From babyhood, the most important occupation for a child is one that we, many times, forget as adults: PLAY!
Play is how kids learn to interact with their environment and master new skills.
As children grow, their occupations expand, as well.
The child’s occupations include ADLs, Education, Sleep/Rest, and Social Participation along with Play.
In pediatric occupational therapy, OTs will actually utilize play as the mode to improve other occupational areas.
Play can be multifaceted in the skills that each activity requires, and therefore, one activity can work to strengthen multiple skills.
For example,
If a child is struggling to button his pants, (an ADL,) the OT might introduce a button sandwich game (Play) where the child buttons on different sandwich fillings.
This kind of game keeps a child motivated to repeat the buttoning motion multiple times.
With creativity, this activity can also challenge the child’s motor planning skills, memory, and visual discrimination.
With the bread on one side of the room and the fillings on the other, the therapist can provide verbal cues.
The therapist may say, “Crawl like a bear to get the mustard and pickles to button on your sandwich.”
What are the Goals in Occupational Therapy for Children?
Occupational therapy is always client centered.
When the client is a child, parents and teachers become valuable parts of the collaborative process as well. The can provide insight into the child's abilities, habits, routines, and be active in implementing OT suggested carryover activities to strengthen outcomes.
Other members of the treatment team might be a speech therapist, physical therapist, social worker, etc.
As a team, we communicate our observations and concerns.
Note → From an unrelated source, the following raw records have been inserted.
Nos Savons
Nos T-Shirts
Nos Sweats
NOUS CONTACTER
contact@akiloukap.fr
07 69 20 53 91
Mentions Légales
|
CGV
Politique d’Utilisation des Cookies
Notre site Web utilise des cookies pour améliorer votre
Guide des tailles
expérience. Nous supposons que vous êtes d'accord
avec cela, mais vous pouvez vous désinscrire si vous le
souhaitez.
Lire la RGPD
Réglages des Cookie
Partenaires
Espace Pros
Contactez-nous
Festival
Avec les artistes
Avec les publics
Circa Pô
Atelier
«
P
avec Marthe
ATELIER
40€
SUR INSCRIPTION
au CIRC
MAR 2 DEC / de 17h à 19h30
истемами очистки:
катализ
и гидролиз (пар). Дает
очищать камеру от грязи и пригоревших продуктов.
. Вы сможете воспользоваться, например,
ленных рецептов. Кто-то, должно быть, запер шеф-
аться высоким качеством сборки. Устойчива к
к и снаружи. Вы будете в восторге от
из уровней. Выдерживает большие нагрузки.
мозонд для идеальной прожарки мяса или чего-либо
Then we each craft measurable goals, along with a treatment plan tailored carefully to the child.
The child’s goals, progress, and related information from all service providers is compiled into a comprehensive report.
For children ages 0-3, this report is known as an IFSP (Individualized Family Service Plan)
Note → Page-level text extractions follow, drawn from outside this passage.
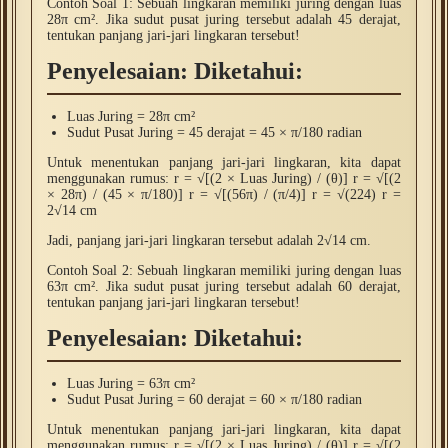
Contoh Soal 1: Sebuah lingkaran memiliki juring dengan luas
28π cm². Jika sudut pusat juring tersebut adalah 45 derajat,
tentukan panjang jari-jari lingkaran tersebut!
Penyelesaian: Diketahui:
Luas Juring = 28π cm²
Sudut Pusat Juring = 45 derajat = 45 × π/180 radian
Untuk menentukan panjang jari-jari lingkaran, kita dapat
menggunakan rumus: r = √[(2 × Luas Juring) / (θ)] r = √[(2
× 28π) / (45 × π/180)] r = √[(56π) / (π/4)] r = √(224) r =
2√14 cm
Jadi, panjang jari-jari lingkaran tersebut adalah 2√14 cm.
Contoh Soal 2: Sebuah lingkaran memiliki juring dengan luas
63π cm². Jika sudut pusat juring tersebut adalah 60 derajat,
tentukan panjang jari-jari lingkaran tersebut!
Penyelesaian: Diketahui:
Luas Juring = 63π cm²
Sudut Pusat Juring = 60 derajat = 60 × π/180 radian
Untuk menentukan panjang jari-jari lingkaran, kita dapat
menggunakan rumus: r = √[(2 × Luas Juring) / (θ)] r = √[(2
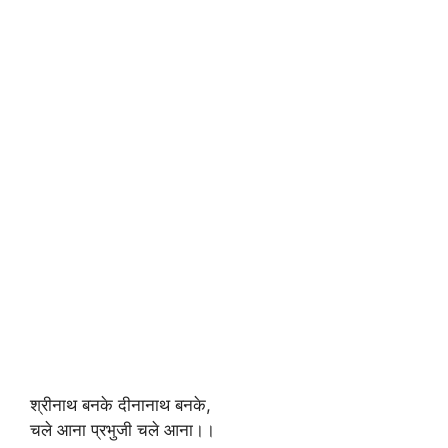
श्रीनाथ बनके दीनानाथ बनके,
चले आना प्रभुजी चले आना।।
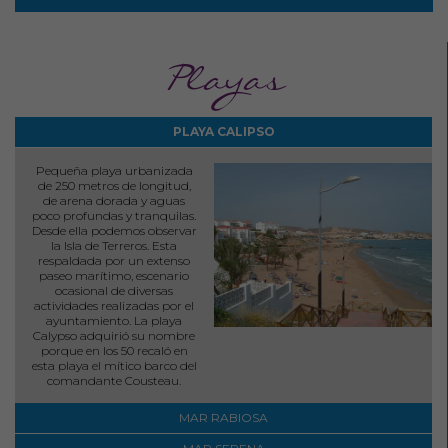
Playas
PLAYA CALIPSO
Pequeña playa urbanizada
de 250 metros de longitud,
de arena dorada y aguas
poco profundas y tranquilas.
Desde ella podemos observar
la Isla de Terreros. Esta
respaldada por un extenso
paseo marítimo, escenario
ocasional de diversas
actividades realizadas por el
ayuntamiento. La playa
Calypso adquirió su nombre
porque en los 50 recaló en
esta playa el mítico barco del
comandante Cousteau.
MAR RABIOSA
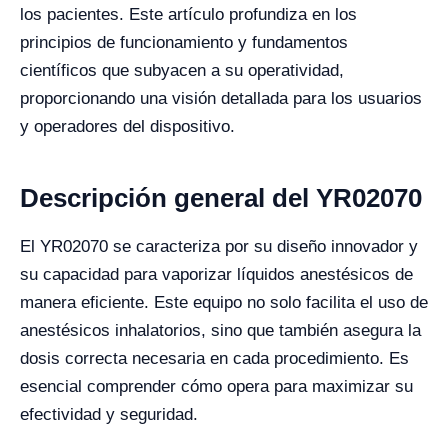
los pacientes. Este artículo profundiza en los
principios de funcionamiento y fundamentos
científicos que subyacen a su operatividad,
proporcionando una visión detallada para los usuarios
y operadores del dispositivo.
Descripción general del YR02070
El YR02070 se caracteriza por su diseño innovador y
su capacidad para vaporizar líquidos anestésicos de
manera eficiente. Este equipo no solo facilita el uso de
anestésicos inhalatorios, sino que también asegura la
dosis correcta necesaria en cada procedimiento. Es
esencial comprender cómo opera para maximizar su
efectividad y seguridad.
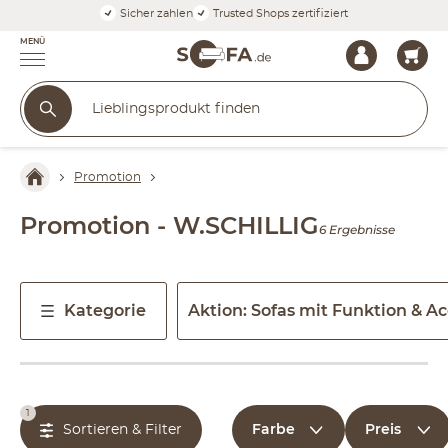
Sicher zahlen
Trusted Shops zertifiziert
MENÜ
Promotion
Promotion - W.SCHILLIG
6 Ergebnisse
Kategorie
Aktion: Sofas mit Funktion & Ac
1
Farbe
Preis
Sortieren & Filter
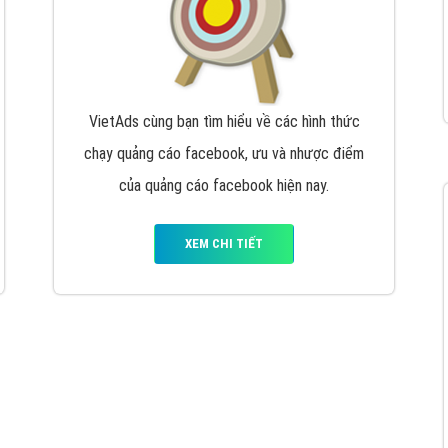
VietAds cùng bạn tìm hiểu về các hình thức
chạy quảng cáo facebook, ưu và nhược điểm
của quảng cáo facebook hiện nay.
XEM CHI TIẾT
Quảng cáo Youtube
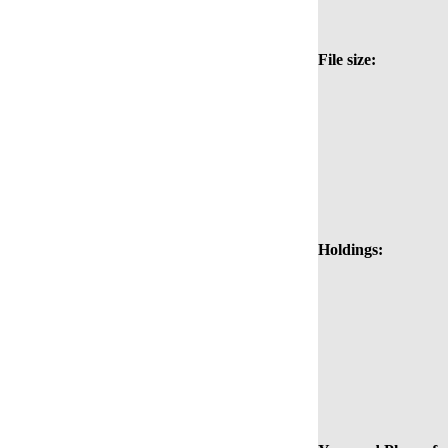
File size:
Holdings:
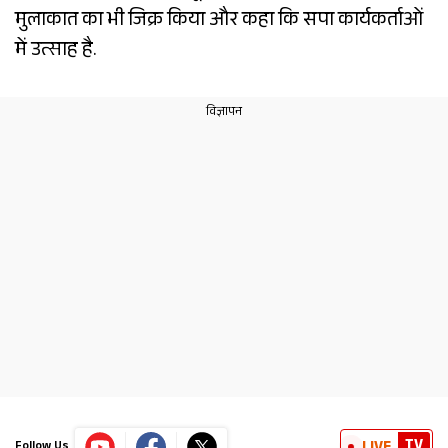
मुलाकात का भी जिक्र किया और कहा कि सपा कार्यकर्ताओं
में उत्साह है.
TV
Follow Us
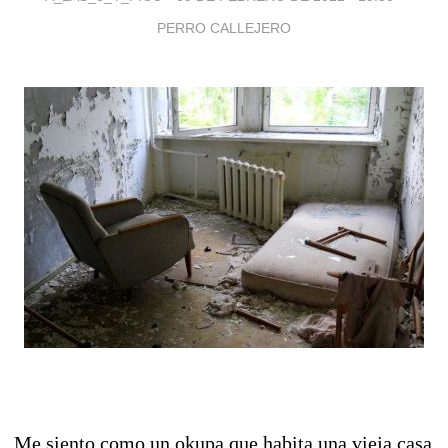
PERRO CALLEJERO
Me siento como un okupa que habita una vieja casa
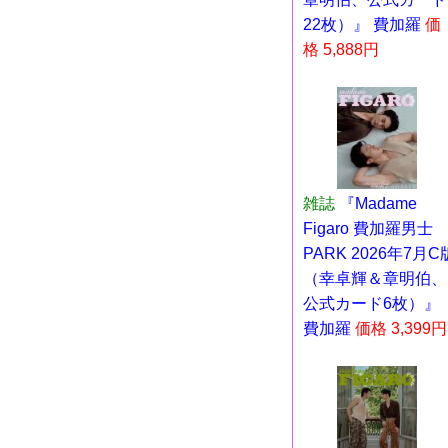
22枚）』 費加羅
価
格 5,888円
雑誌
『Madame
Figaro 費加羅男士
PARK 2026年7月C
（幸卓輝＆章明伯、
公式カード6枚）』
費加羅
価格 3,399円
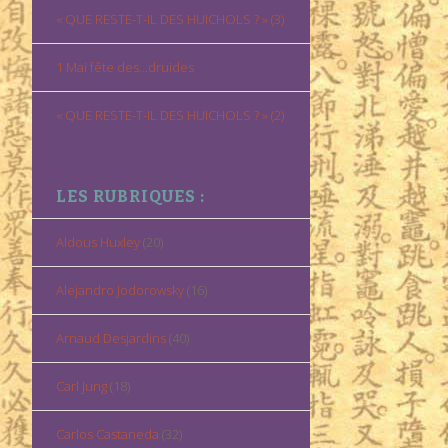
« QUE RESTE-T-IL DES HUICHOLS ? » (3)
1 Mai fête des…druides
« QUE RESTE-T-IL DES HUICHOLS ? » (2)
LES RUBRIQUES :
Aldous Huxley
(20)
Alejandro Jodorowsky
(16)
Arnaud Desjardins
(40)
Carl Jung
(18)
Carlos Castaneda
(32)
Children ages 3-18, have an IEP (Individualized Education Program).
The occupational therapist will address the OT goals using evidence-based practice models
He/she will also provide education, home exercise plans (HEP), and consultation to families, as needed.
How do I Know If My Child Needs OT?
Delayed or Skipped Milestones
He/she can’t keep up with peers during play or educational activities
Sensitivity or Lack of Sensitivity to Motion, Smell, Touch, Sound
Child is “clumsy” - Bumping into Objects or Others
Weakness in Core, Upper Body, or Hands
Easily Distracted (in either direction) Spacy or Hyper
Low Energy or High energy
Unable to Follow Directions
truggles to Manipulate Age Appropriate Toys
Inept at Dressing, Toileting, or Grooming
Illegible Handwriting
Fatigue During Writing or Coloring
No Hand Dominance
Drooling
Mouthing or Biting
Pressing Too Hard or Too Lightly on Pencil
**If any of these areas are being affected for your child, consult with an occupational therapist.
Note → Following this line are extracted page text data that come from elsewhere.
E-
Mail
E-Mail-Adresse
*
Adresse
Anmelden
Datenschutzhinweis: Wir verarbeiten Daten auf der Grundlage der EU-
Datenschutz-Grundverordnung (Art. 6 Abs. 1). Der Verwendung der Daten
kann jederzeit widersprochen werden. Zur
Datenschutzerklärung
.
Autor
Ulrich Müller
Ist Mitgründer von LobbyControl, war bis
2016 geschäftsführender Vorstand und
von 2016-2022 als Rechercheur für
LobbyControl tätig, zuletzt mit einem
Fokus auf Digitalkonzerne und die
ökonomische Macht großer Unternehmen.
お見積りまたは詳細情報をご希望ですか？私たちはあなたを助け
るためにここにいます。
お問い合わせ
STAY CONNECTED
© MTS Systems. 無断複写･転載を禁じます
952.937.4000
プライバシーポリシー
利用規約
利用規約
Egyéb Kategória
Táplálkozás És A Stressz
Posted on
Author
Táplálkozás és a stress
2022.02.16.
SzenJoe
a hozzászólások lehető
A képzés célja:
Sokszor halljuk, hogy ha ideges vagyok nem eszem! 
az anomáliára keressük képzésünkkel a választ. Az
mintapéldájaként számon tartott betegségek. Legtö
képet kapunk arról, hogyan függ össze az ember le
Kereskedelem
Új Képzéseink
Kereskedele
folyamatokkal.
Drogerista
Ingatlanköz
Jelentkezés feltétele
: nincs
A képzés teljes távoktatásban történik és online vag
An OT will work to discover the underlying reason for the lapse in development, whether it’s a particular muscle group weakness, visual motor skill deficit, or a sensory processing issue, etc.
What Skills Do Pediatric Occupational Therapists Work On?
Body awareness
Moderating Tone – Low or High Tone
Visual Processing Skills
Fine Motor Skills
Sensory Processing
Object Manipulation
ADLs/Self-care
Play Skills
Social Skills
Muscle Strength in the Upper Body, Core, and Hands
What Childhood Diagnoses Can Benefit from OT?
Autism
Birth Defects or Injuries
Hand Injuries
Traumatic Brain Injuries
Stroke
Sensory Processing Disorders
Chronic Illnesses
Cerebral palsy
ADD
ADHD
Down Syndrome
In Conclusion
Never underestimate the impact early intervention occupational therapy can have on a child!
Children’s brains are malleable, and they are developing at such a rapid rate, making it the most crucial time to enter treatment as it is the most powerful.
With the right occupational therapist, the progress in early childhood can be astounding.
If you have an OT concern for a student or your own child, reach out to an OTR/L!!